Goddamn liberals can't even let a man get his guppy plastered* in this town anymore without saying their frilly words about what I got to do with my Thursday nights, Buckeye players talkin' bout their affairs in public, a fine man like Earle Bruce run out a town...Hades in a gutbucket, that's what this all adds up to, I tell ya.
The law again provides in the case of Harvey Updyke, who pleaded "not guilty and not guilty by reason of mental disease or defect" to his array of charges in the Auburn tree poisoning case. It's kind of Alabama to allow for someone to be both curable and mentally incompetent while also allowing for someone to have a "mental defect" that is beyond repair. (If the legal code doesn't say "plumb broke in his damn head," then we completely renounce our fake law degree we just made up and do not have.)

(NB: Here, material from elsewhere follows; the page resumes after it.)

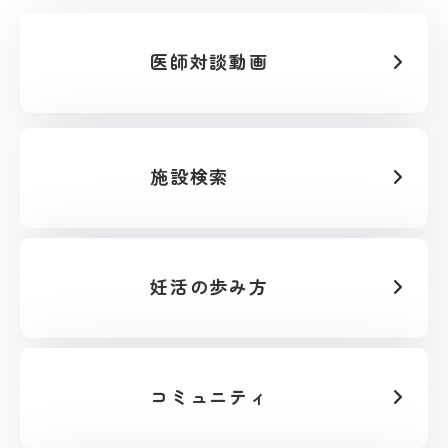
医師対談動画
施設検索
妊活の歩み方
コミュニティ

The plea is standard issue in all cases where a mental examination has been requested, but the phrasing is still delightful even if Dr. Updyke himself has publicly recognized that his degree of obsession with Alabama football is "not healthy." This leads us to our favorite possible defense: that Updyke is not only insane, but is a very specific kind of insane unique to being a sports fan.
In the most extreme case, the defense would plead that he suffered from "Updyke's Syndrome," a condition unique to being an Alabama fan, it would make it into the DSM-5, and we would cackle for the rest of our lives until noting that "blogger syndrome" was also included and painfully relevant to our own lives**
*Not a euphemism.
**Symptoms: weight gain, pale skin, decimated attention span, using inappropriate internet phrases to address serious events in real life.